• WHAT THE EXERCISE ASKS:
Every record below is to be retyped exactly, with the pictures left out.

PROVIDED DATA START

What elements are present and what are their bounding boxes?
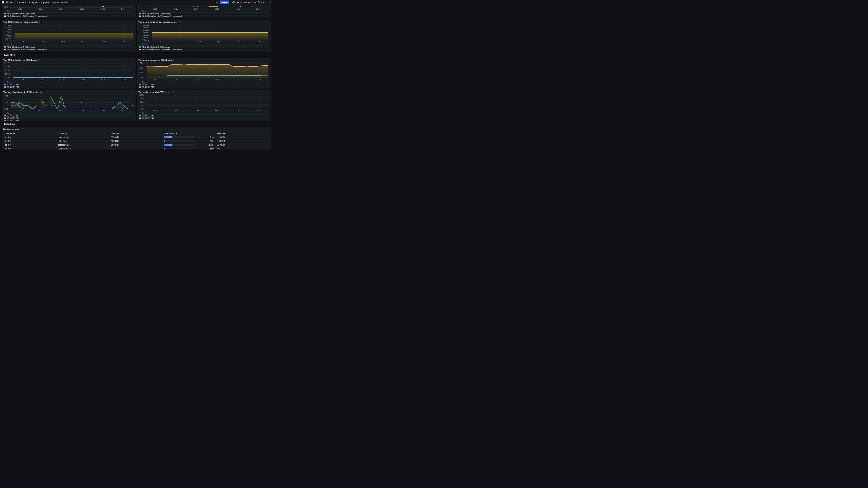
legend-item[interactable]: /dc-8-0/host/cluster-8-0/Resources/clust…: [3, 15, 134, 17]
disk-latency-chart[interactable]: 0 ms2 ms4 ms13:1013:1513:2013:2513:3013:…: [3, 94, 134, 112]
legend-item[interactable]: /dc-8-0/host/cluster-8-0/Resources: [3, 46, 134, 48]
legend-item[interactable]: /dc-8-0/host/cluster-8-0/Resources/clust…: [3, 17, 134, 18]
y-axis-label: 4000 shares: [3, 32, 11, 36]
legend-item[interactable]: /dc-8-0/host/cluster-8-0/Resources/clust…: [3, 48, 134, 50]
panel-packet-errors: Top packet errors by ESXi hosts i 0%25%5…: [137, 90, 271, 121]
dashboard-settings-icon[interactable]: ⚙: [216, 1, 218, 4]
x-axis-label: 13:25: [80, 79, 86, 81]
cpu-shares-chart[interactable]: 0 shares2000 shares4000 shares6000 share…: [3, 24, 134, 43]
legend-name-header[interactable]: Name: [3, 10, 134, 12]
column-header[interactable]: Disk free: [216, 132, 269, 135]
refresh-button[interactable]: 30s: [257, 1, 266, 4]
cell-datacenter: dc-8-0: [3, 147, 56, 149]
zoom-out-button[interactable]: [254, 2, 256, 3]
legend-item[interactable]: /dc-8-0/host/cluster-8-0/Resources/clust…: [138, 17, 269, 18]
series-color-chip: [4, 18, 6, 18]
cutoff-right-chart[interactable]: 13:1013:1513:2013:2513:3013:35: [138, 6, 269, 10]
chevron-down-icon: [265, 1, 266, 3]
legend: Name/dc-8-0/host/cluster-8-0/Resources/d…: [3, 43, 134, 52]
menu-icon[interactable]: [1, 1, 4, 4]
legend-item[interactable]: /dc-8-0/host/cluster-8-0/Resources/clust…: [138, 48, 269, 50]
info-icon[interactable]: i: [172, 91, 174, 93]
legend-item-label: 10.33.121.245: [142, 115, 154, 117]
share-button[interactable]: Share: [220, 1, 229, 4]
refresh-interval-label: 30s: [261, 1, 264, 4]
breadcrumb-home[interactable]: Home: [6, 1, 12, 4]
y-axis-label: 2000 shares: [3, 36, 11, 40]
column-header[interactable]: Datastore: [56, 132, 110, 135]
section-datastores[interactable]: Datastores: [2, 122, 270, 126]
cell-disk-total: 150 GiB: [110, 143, 163, 147]
info-icon[interactable]: i: [178, 21, 180, 23]
panel-header: Top avg disk latency by ESXi hosts i: [3, 91, 134, 94]
legend-item[interactable]: 10.33.121.249: [3, 119, 134, 121]
y-axis-label: 0.0%: [3, 77, 10, 79]
panel-title[interactable]: Top CPU utilization by ESXi hosts: [3, 59, 37, 61]
series-color-chip: [140, 18, 141, 18]
legend-item[interactable]: 10.33.121.249: [3, 86, 134, 88]
info-icon[interactable]: i: [21, 128, 23, 130]
x-axis-label: 13:20: [193, 8, 199, 10]
series-color-chip: [140, 115, 141, 116]
info-icon[interactable]: i: [38, 59, 40, 61]
y-axis-label: 2 ms: [3, 102, 8, 104]
column-header[interactable]: Disk utilization: [163, 132, 216, 135]
legend-item[interactable]: /dc-8-0/host/cluster-8-0/Resources/clust…: [138, 15, 269, 17]
legend-item[interactable]: /dc-8-0/host/cluster-8-0/Resources: [3, 12, 134, 15]
legend-item[interactable]: /dc-8-0/host/cluster-8-0/Resources: [138, 46, 269, 48]
section-esxi-hosts[interactable]: ESXi hosts: [2, 53, 270, 57]
memory-usage-chart[interactable]: 65%70%75%80%13:1013:1513:2013:2513:3013:…: [138, 62, 269, 81]
cpu-utilization-chart[interactable]: 0.0%25.0%50.0%75.0%100.0%13:1013:1513:20…: [3, 62, 134, 81]
breadcrumb-dashboards[interactable]: Dashboards: [15, 1, 26, 4]
legend-name-header[interactable]: Name: [3, 112, 134, 114]
y-axis-label: 0 shares: [138, 39, 149, 41]
x-axis-label: 13:25: [214, 8, 220, 10]
legend-item[interactable]: 10.33.121.245: [138, 83, 269, 86]
legend-name-header[interactable]: Name: [138, 43, 269, 46]
panel-title[interactable]: Datastores table: [3, 128, 20, 131]
legend-name-header[interactable]: Name: [138, 10, 269, 12]
panel-header: Top CPU utilization by ESXi hosts i: [3, 59, 134, 62]
legend-item[interactable]: /dc-8-0/host/cluster-8-0/Resources: [138, 12, 269, 15]
panel-title[interactable]: Top memory shares by resource pools: [138, 21, 177, 23]
series-color-chip: [140, 13, 141, 15]
utilization-percent: 2.8%: [194, 140, 214, 142]
legend-name-header[interactable]: Name: [3, 81, 134, 83]
packet-errors-chart[interactable]: 0%25%50%75%100%13:1013:1513:2013:2513:30…: [138, 94, 269, 112]
x-axis-label: 13:15: [173, 8, 179, 10]
info-icon[interactable]: i: [39, 21, 41, 23]
column-header[interactable]: Datacenter: [3, 132, 56, 135]
utilization-bar-track: [164, 144, 194, 146]
memory-shares-chart[interactable]: 0 shares100000 shares200000 shares300000…: [138, 24, 269, 43]
legend-name-header[interactable]: Name: [138, 112, 269, 114]
breadcrumb-folder[interactable]: Integration - vSphere: [29, 1, 49, 4]
series-color-chip: [140, 117, 141, 119]
legend-item-label: 10.33.121.245: [7, 115, 19, 117]
x-axis-label: 13:30: [235, 8, 241, 10]
x-axis-label: 13:30: [235, 110, 241, 112]
panel-title[interactable]: Top CPU shares by resource pools: [3, 21, 38, 23]
time-range-picker[interactable]: Last 30 minutes: [232, 1, 252, 4]
x-axis-label: 13:35: [256, 41, 262, 43]
series-color-chip: [4, 86, 6, 88]
info-icon[interactable]: i: [39, 91, 42, 93]
panel-title[interactable]: Top memory usage by ESXi hosts: [138, 59, 172, 61]
panel-title[interactable]: Top packet errors by ESXi hosts: [138, 91, 170, 93]
cutoff-left-chart[interactable]: 0 MHz13:1013:1513:2013:2513:3013:35: [3, 6, 134, 10]
legend-item[interactable]: 10.33.121.249: [138, 117, 269, 119]
legend-item[interactable]: 10.33.121.245: [138, 114, 269, 117]
collapse-controls-button[interactable]: [270, 2, 271, 3]
legend-item[interactable]: 10.33.121.249: [138, 86, 269, 88]
y-axis-label: 100000 shares: [138, 34, 149, 38]
panel-title[interactable]: Top avg disk latency by ESXi hosts: [3, 91, 38, 93]
cell-datacenter: dc-8-0: [3, 135, 56, 139]
info-icon[interactable]: i: [173, 59, 175, 61]
legend-item[interactable]: 10.33.121.245: [3, 83, 134, 86]
column-header[interactable]: Disk total: [110, 132, 163, 135]
legend-name-header[interactable]: Name: [3, 43, 134, 46]
legend-name-header[interactable]: Name: [138, 81, 269, 83]
legend-item[interactable]: 10.33.121.251: [3, 117, 134, 119]
legend-item[interactable]: 10.33.121.245: [3, 114, 134, 117]
breadcrumb-separator: ›: [50, 1, 51, 3]
y-axis-label: 50.0%: [3, 69, 10, 71]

PROVIDED DATA END

• REPLY:
What elements are present and what are their bounding boxes?
legend-item[interactable]: /dc-8-0/host/cluster-8-0/Resources/clust…: [3, 15, 134, 17]
disk-latency-chart[interactable]: 0 ms2 ms4 ms13:1013:1513:2013:2513:3013:…: [3, 94, 134, 112]
legend-item[interactable]: /dc-8-0/host/cluster-8-0/Resources: [3, 46, 134, 48]
legend-item[interactable]: /dc-8-0/host/cluster-8-0/Resources/clust…: [3, 17, 134, 18]
y-axis-label: 4000 shares: [3, 32, 11, 36]
legend-item[interactable]: /dc-8-0/host/cluster-8-0/Resources/clust…: [3, 48, 134, 50]
panel-packet-errors: Top packet errors by ESXi hosts i 0%25%5…: [137, 90, 271, 121]
dashboard-settings-icon[interactable]: ⚙: [216, 1, 218, 4]
x-axis-label: 13:25: [80, 79, 86, 81]
cpu-shares-chart[interactable]: 0 shares2000 shares4000 shares6000 share…: [3, 24, 134, 43]
legend-name-header[interactable]: Name: [3, 10, 134, 12]
column-header[interactable]: Disk free: [216, 132, 269, 135]
refresh-button[interactable]: 30s: [257, 1, 266, 4]
cell-datacenter: dc-8-0: [3, 147, 56, 149]
zoom-out-button[interactable]: [254, 2, 256, 3]
legend-item[interactable]: /dc-8-0/host/cluster-8-0/Resources/clust…: [138, 17, 269, 18]
series-color-chip: [4, 18, 6, 18]
cutoff-right-chart[interactable]: 13:1013:1513:2013:2513:3013:35: [138, 6, 269, 10]
chevron-down-icon: [265, 1, 266, 3]
legend: Name/dc-8-0/host/cluster-8-0/Resources/d…: [3, 43, 134, 52]
menu-icon[interactable]: [1, 1, 4, 4]
legend-item[interactable]: /dc-8-0/host/cluster-8-0/Resources/clust…: [138, 48, 269, 50]
info-icon[interactable]: i: [172, 91, 174, 93]
legend-item-label: 10.33.121.245: [142, 115, 154, 117]
share-button[interactable]: Share: [220, 1, 229, 4]
refresh-interval-label: 30s: [261, 1, 264, 4]
breadcrumb-home[interactable]: Home: [6, 1, 12, 4]
y-axis-label: 2000 shares: [3, 36, 11, 40]
column-header[interactable]: Datastore: [56, 132, 110, 135]
section-datastores[interactable]: Datastores: [2, 122, 270, 126]
cell-disk-total: 150 GiB: [110, 143, 163, 147]
info-icon[interactable]: i: [178, 21, 180, 23]
panel-header: Top avg disk latency by ESXi hosts i: [3, 91, 134, 94]
legend-item[interactable]: 10.33.121.249: [3, 119, 134, 121]
y-axis-label: 0.0%: [3, 77, 10, 79]
panel-title[interactable]: Top CPU utilization by ESXi hosts: [3, 59, 37, 61]
series-color-chip: [140, 18, 141, 18]
legend-item[interactable]: 10.33.121.249: [3, 86, 134, 88]
info-icon[interactable]: i: [21, 128, 23, 130]
x-axis-label: 13:20: [193, 8, 199, 10]
series-color-chip: [140, 115, 141, 116]
info-icon[interactable]: i: [38, 59, 40, 61]
y-axis-label: 2 ms: [3, 102, 8, 104]
column-header[interactable]: Disk utilization: [163, 132, 216, 135]
legend-item[interactable]: /dc-8-0/host/cluster-8-0/Resources/clust…: [138, 15, 269, 17]
legend-item[interactable]: /dc-8-0/host/cluster-8-0/Resources: [3, 12, 134, 15]
legend-item[interactable]: /dc-8-0/host/cluster-8-0/Resources: [138, 46, 269, 48]
section-esxi-hosts[interactable]: ESXi hosts: [2, 53, 270, 57]
memory-usage-chart[interactable]: 65%70%75%80%13:1013:1513:2013:2513:3013:…: [138, 62, 269, 81]
cpu-utilization-chart[interactable]: 0.0%25.0%50.0%75.0%100.0%13:1013:1513:20…: [3, 62, 134, 81]
breadcrumb-dashboards[interactable]: Dashboards: [15, 1, 26, 4]
legend-name-header[interactable]: Name: [3, 112, 134, 114]
y-axis-label: 0 shares: [138, 39, 149, 41]
x-axis-label: 13:25: [214, 8, 220, 10]
legend-item[interactable]: 10.33.121.245: [138, 83, 269, 86]
legend-name-header[interactable]: Name: [138, 43, 269, 46]
panel-title[interactable]: Datastores table: [3, 128, 20, 131]
legend-name-header[interactable]: Name: [138, 10, 269, 12]
panel-header: Top CPU utilization by ESXi hosts i: [3, 59, 134, 62]
legend-item[interactable]: /dc-8-0/host/cluster-8-0/Resources: [138, 12, 269, 15]
panel-title[interactable]: Top memory shares by resource pools: [138, 21, 177, 23]
series-color-chip: [140, 13, 141, 15]
utilization-percent: 2.8%: [194, 140, 214, 142]
legend-name-header[interactable]: Name: [3, 81, 134, 83]
packet-errors-chart[interactable]: 0%25%50%75%100%13:1013:1513:2013:2513:30…: [138, 94, 269, 112]
x-axis-label: 13:15: [173, 8, 179, 10]
info-icon[interactable]: i: [39, 21, 41, 23]
column-header[interactable]: Datacenter: [3, 132, 56, 135]
utilization-bar-track: [164, 144, 194, 146]
memory-shares-chart[interactable]: 0 shares100000 shares200000 shares300000…: [138, 24, 269, 43]
legend-name-header[interactable]: Name: [138, 112, 269, 114]
breadcrumb-folder[interactable]: Integration - vSphere: [29, 1, 49, 4]
series-color-chip: [140, 117, 141, 119]
legend-item-label: 10.33.121.245: [7, 115, 19, 117]
x-axis-label: 13:30: [235, 8, 241, 10]
x-axis-label: 13:30: [235, 110, 241, 112]
panel-title[interactable]: Top CPU shares by resource pools: [3, 21, 38, 23]
time-range-picker[interactable]: Last 30 minutes: [232, 1, 252, 4]
x-axis-label: 13:35: [256, 41, 262, 43]
series-color-chip: [4, 86, 6, 88]
info-icon[interactable]: i: [39, 91, 42, 93]
panel-title[interactable]: Top memory usage by ESXi hosts: [138, 59, 172, 61]
panel-title[interactable]: Top packet errors by ESXi hosts: [138, 91, 170, 93]
cutoff-left-chart[interactable]: 0 MHz13:1013:1513:2013:2513:3013:35: [3, 6, 134, 10]
legend-item[interactable]: 10.33.121.249: [138, 117, 269, 119]
legend-item[interactable]: 10.33.121.245: [138, 114, 269, 117]
collapse-controls-button[interactable]: [270, 2, 271, 3]
legend-item[interactable]: 10.33.121.249: [138, 86, 269, 88]
y-axis-label: 100000 shares: [138, 34, 149, 38]
panel-title[interactable]: Top avg disk latency by ESXi hosts: [3, 91, 38, 93]
cell-datacenter: dc-8-0: [3, 135, 56, 139]
info-icon[interactable]: i: [173, 59, 175, 61]
legend-item[interactable]: 10.33.121.245: [3, 83, 134, 86]
column-header[interactable]: Disk total: [110, 132, 163, 135]
legend-name-header[interactable]: Name: [3, 43, 134, 46]
legend-name-header[interactable]: Name: [138, 81, 269, 83]
legend-item[interactable]: 10.33.121.251: [3, 117, 134, 119]
legend-item[interactable]: 10.33.121.245: [3, 114, 134, 117]
breadcrumb-separator: ›: [50, 1, 51, 3]
y-axis-label: 50.0%: [3, 69, 10, 71]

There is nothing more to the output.